Key-Value Cache (KV Cache)

During the decoding phase, the Transformer's attention mechanism needs access to the "keys" and "values" computed for all previously processed tokens (both from the prompt and already generated output). To avoid recomputing these for every new token, they are stored in a memory structure called the KV cache. As more tokens are generated, the KV cache grows dynamically, consuming significant GPU memory. The size of the KV cache depends on the sequence length, batch size, number of layers, number of attention heads, and hidden dimension.

Distributed LLM Inference

Due to their massive size, many LLMs cannot fit into a single GPU's memory or require faster inference than a single GPU can provide. Distributed inference techniques are used to spread the model across multiple GPUs or even multiple machines.

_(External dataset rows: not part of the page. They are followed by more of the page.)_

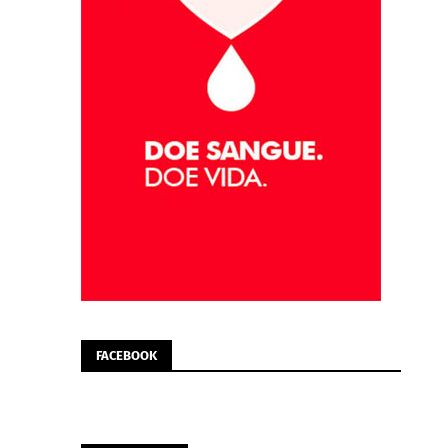
FACEBOOK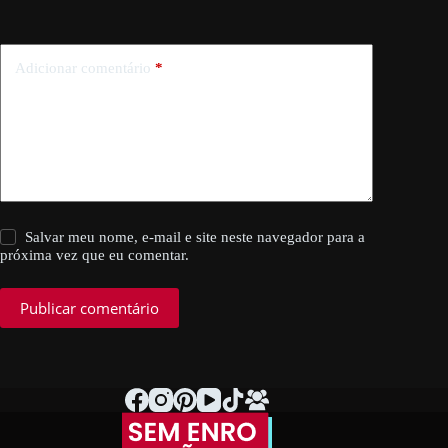
Adicionar comentário
*
Salvar meu nome, e-mail e site neste navegador para a
próxima vez que eu comentar.
Publicar comentário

Intra-operator Parallelism (Tensor Parallelism): This technique splits individual LLM layers (e.g., attention mechanism, feed-forward networks) across multiple GPUs. For example, the weight matrices of a linear layer might be partitioned, and different GPUs compute parts of the output. This significantly reduces the memory footprint on each GPU and can reduce inference latency. However, it requires frequent communication between GPUs to exchange intermediate results.
Inter-operator Parallelism (Pipeline Parallelism): This technique partitions the LLM into multiple stages (groups of layers), with each stage placed on a different GPU. Data flows in a pipeline fashion, where one GPU completes its stage and passes the output to the next GPU. This introduces minimal communication overhead but does not reduce the latency for a single request as much as tensor parallelism; rather, it improves overall throughput by allowing multiple requests to be processed concurrently in different pipeline stages.

GPU Multiplexing

Multiplexing refers to techniques for sharing GPU resources among multiple tasks or models.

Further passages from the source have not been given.